Geometric Sequences in Proportion have Same Number of Elements

Theorem

Let $P = \sequence {a_j}_{0 \mathop \le j \mathop \le n}$ be a geometric sequence of integers of length $n$.

Let $r$ be the common ratio of $P$.

Let $Q = \sequence {b_j}_{0 \mathop \le j \mathop \le m}$ be a geometric sequence of integers of length $m$.

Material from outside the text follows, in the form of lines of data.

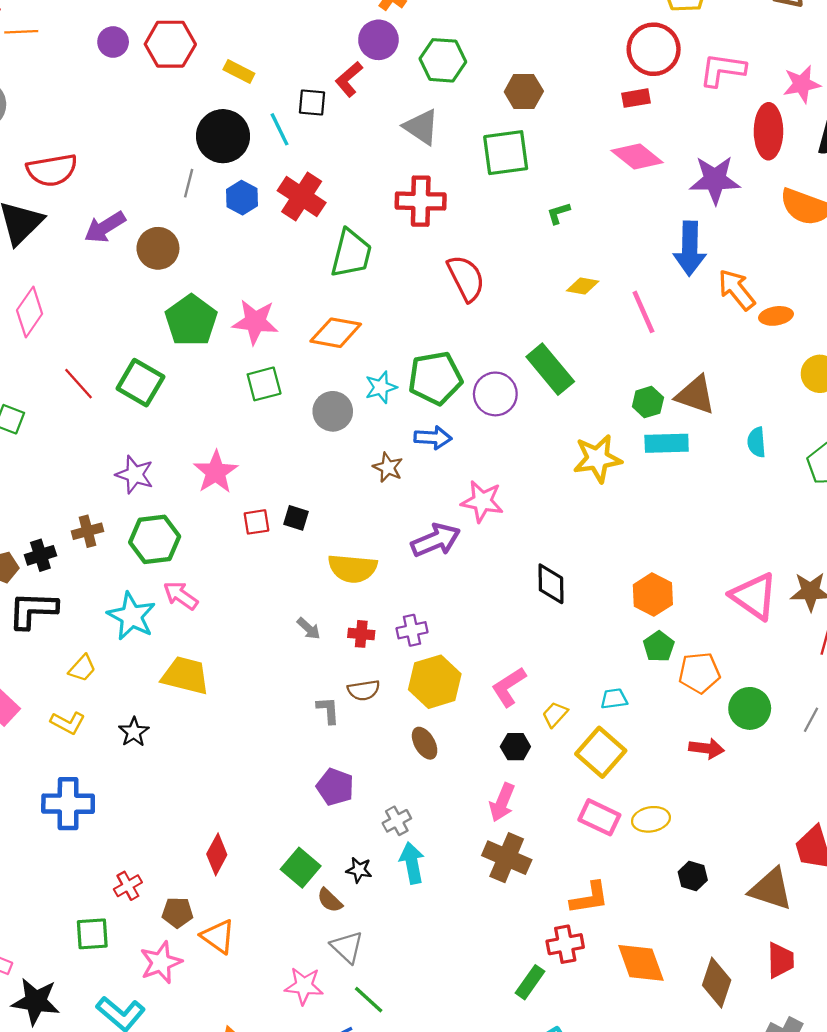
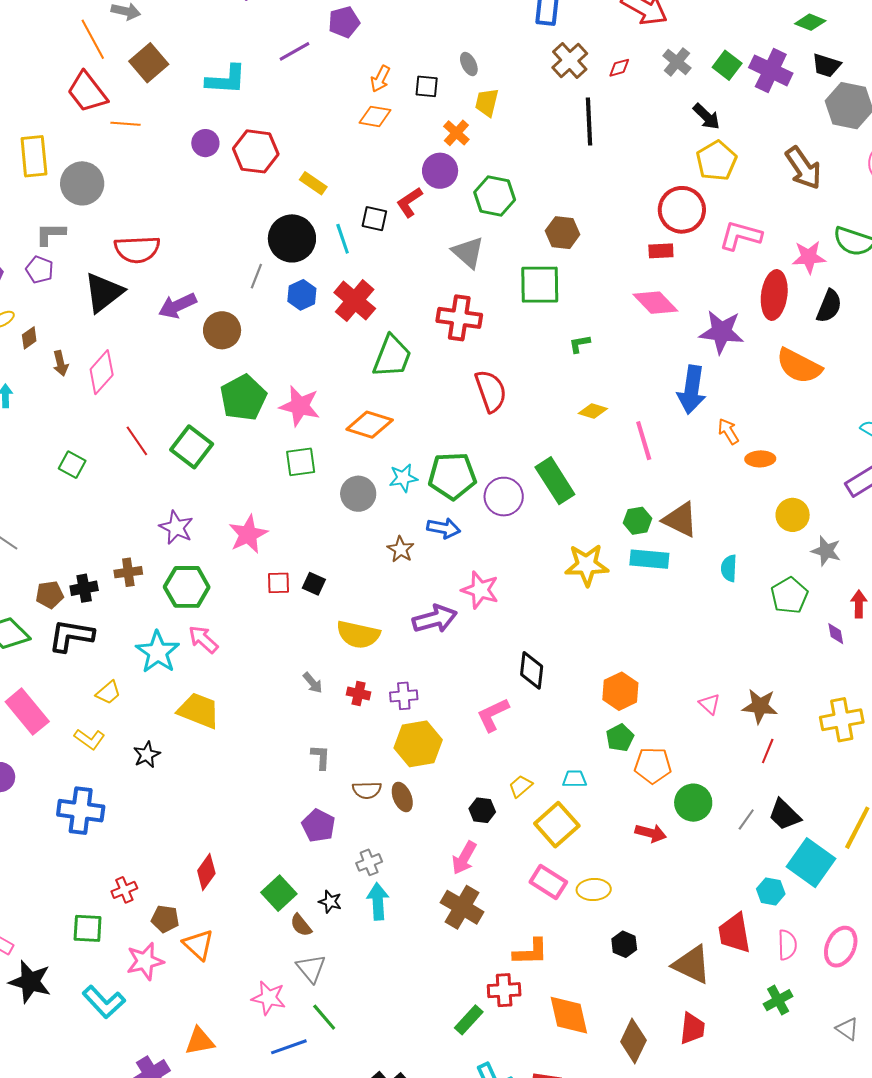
orange arrow: (737, 290) -> (728, 431), size x0.7
pink triangle: (754, 596) -> (710, 704), size x0.5
pink L-shape: (509, 687) -> (493, 715), moved
brown semicircle: (364, 690) -> (367, 790), moved

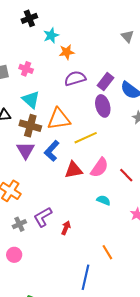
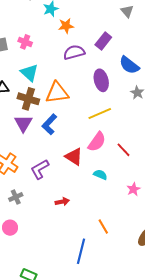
purple rectangle: (106, 82) -> (103, 41), moved
yellow line: (86, 138) -> (100, 114), moved
red triangle: (74, 170) -> (74, 157), moved, turned 42
purple L-shape: (43, 217) -> (40, 169), moved
red arrow: (66, 228) -> (62, 202), turned 56

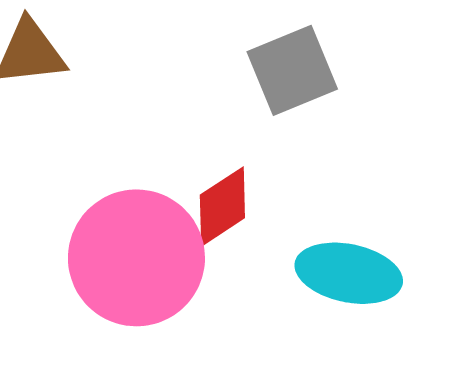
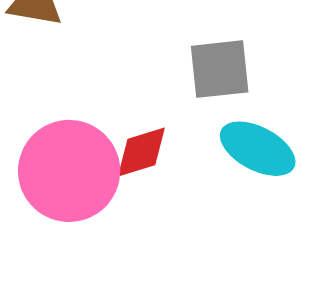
cyan ellipse: (349, 273) -> (258, 149), moved

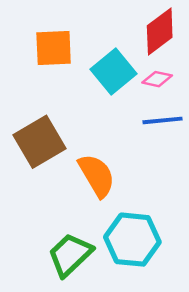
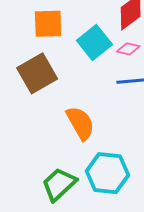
brown square: (40, 142) -> (37, 73), moved

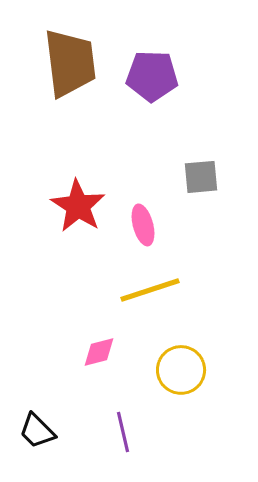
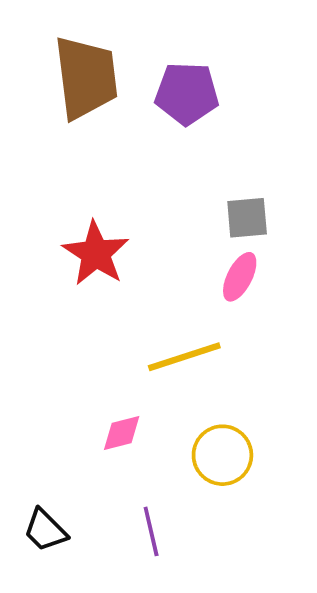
pink ellipse: (143, 225) -> (240, 277), moved, turned 42

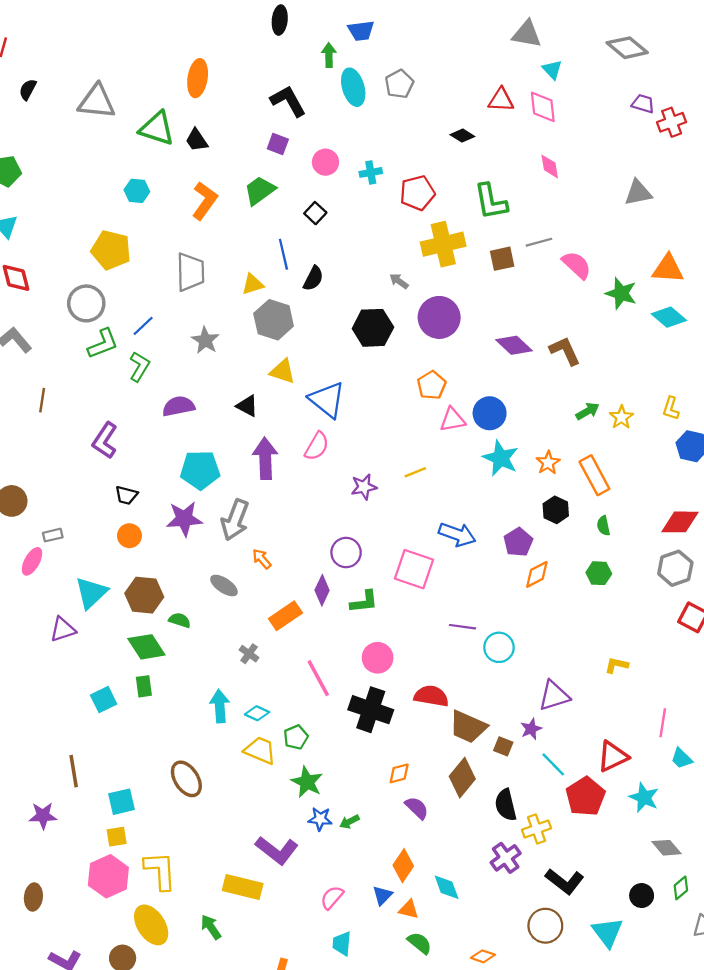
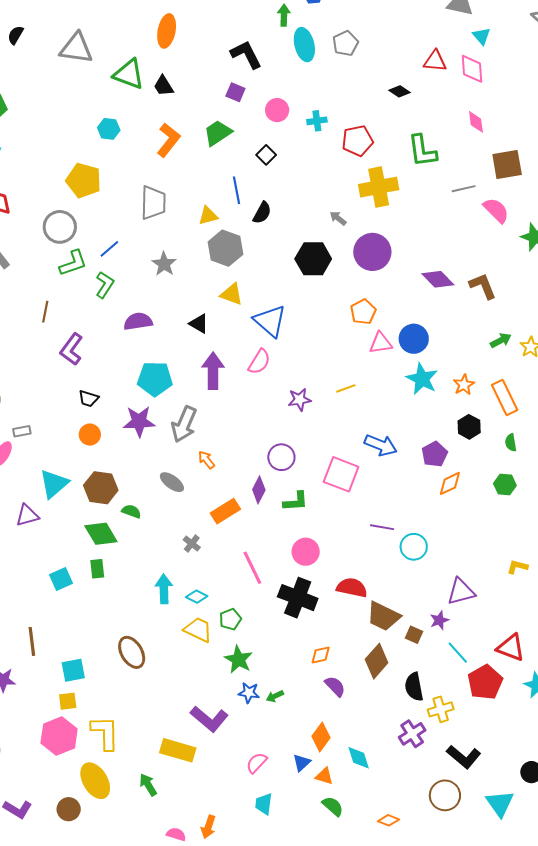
brown square: (502, 259) -> (507, 164), moved, size x1.4
brown line: (42, 400) -> (45, 312), moved
red triangle: (613, 756) -> (511, 648), turned 44

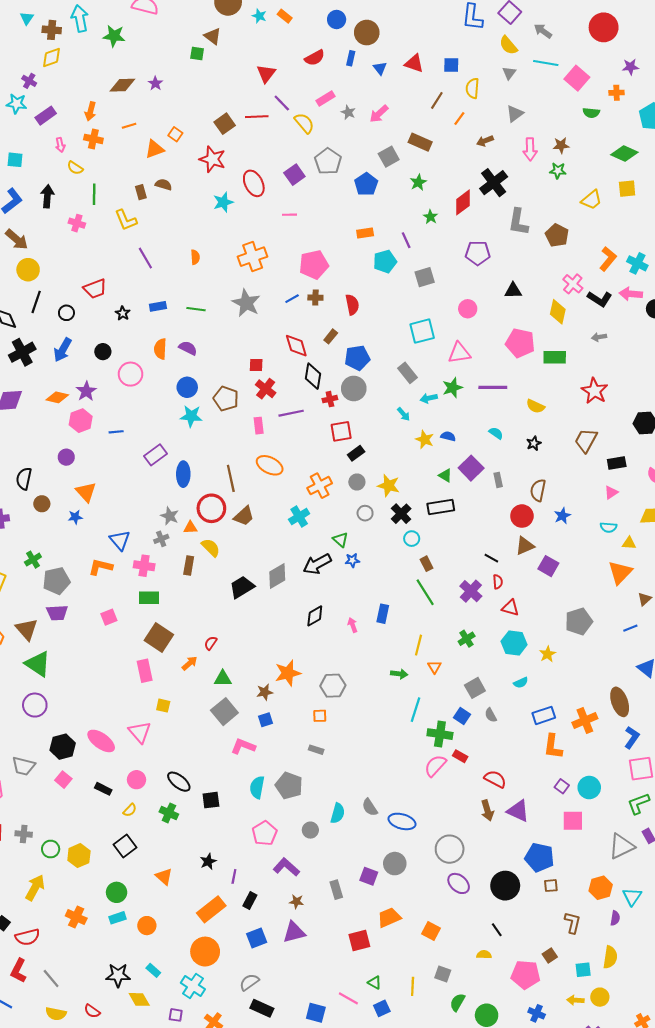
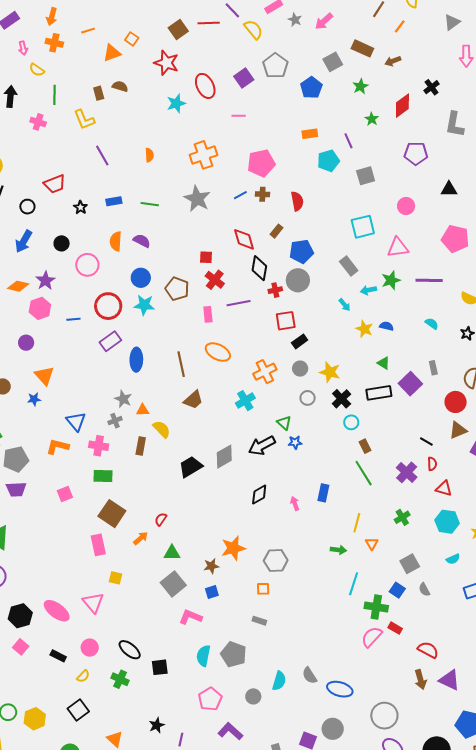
brown arrow: (485, 141) -> (393, 61), moved
black cross: (494, 183) -> (431, 87), size x0.6
purple square: (471, 468) -> (410, 384), moved
red circle: (211, 508) -> (108, 306), moved

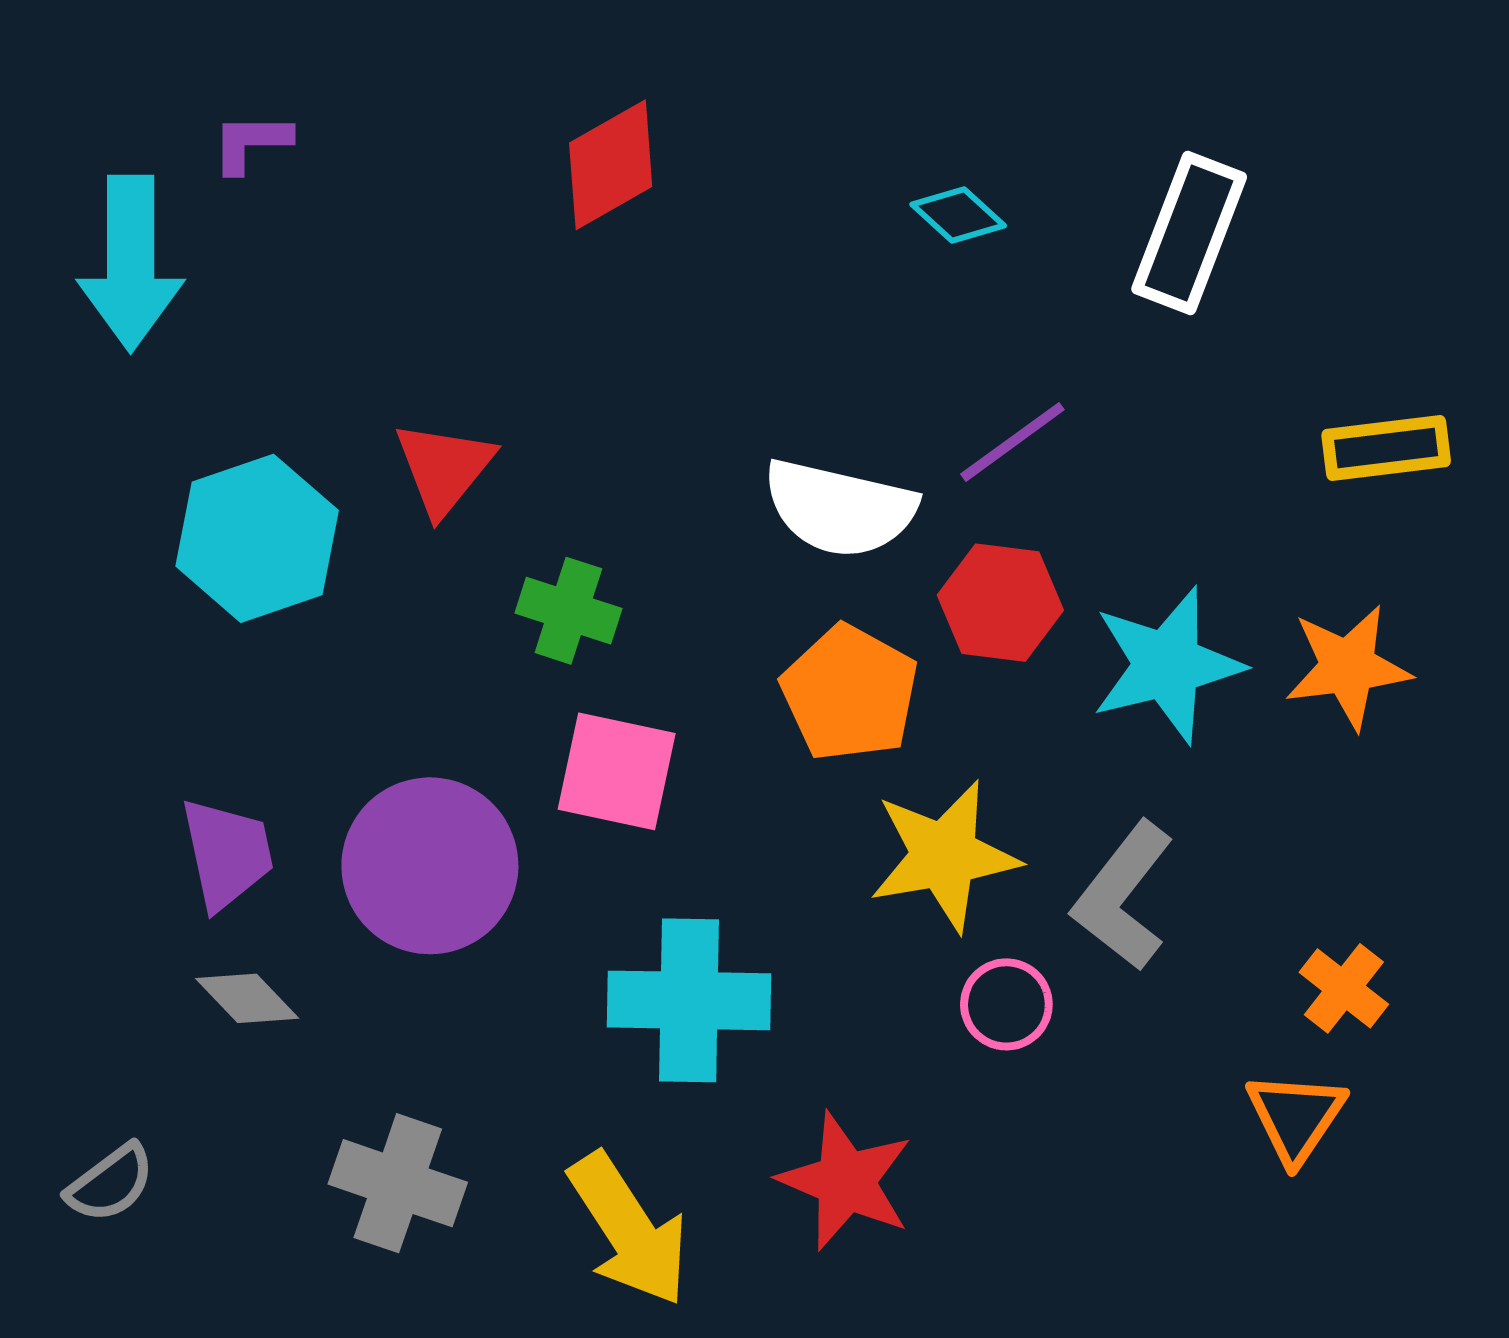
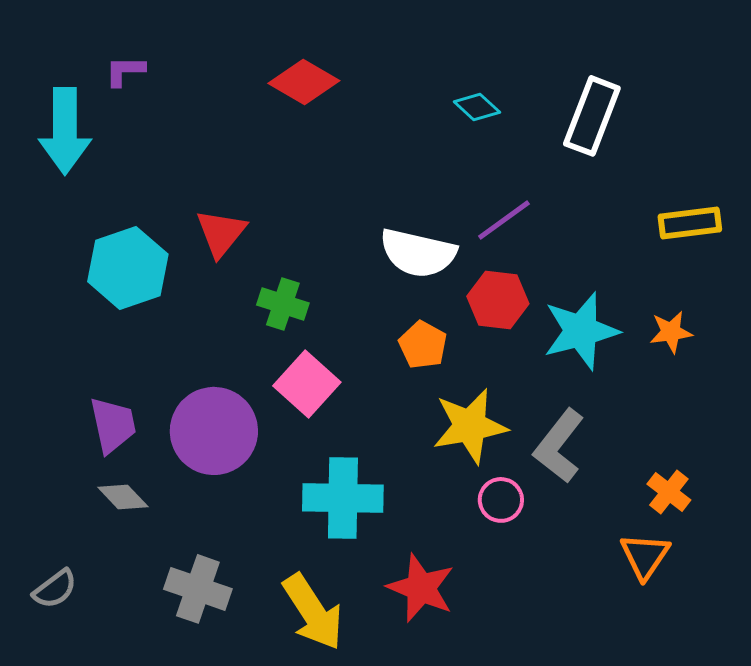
red diamond: (611, 165) -> (304, 82), turned 60
orange star: (1348, 667) -> (671, 332), size x0.7
orange pentagon: (850, 693) -> (423, 345), size x0.7
pink square: (617, 771) -> (307, 384), turned 30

Let $r$ be the common ratio of $Q$.

Let $b_0$ and $b_m$ be such that $\dfrac {b_0} {b_m} = \dfrac {a_0} {a_n}$.

Then $m = n$.

In the words of Euclid:

If between two numbers there fall numbers in continued proportion with them, then, however many numbers fall between them in continued proportion, so many will also fall in continued proportion between the numbers which have the same ratio with the original numbers.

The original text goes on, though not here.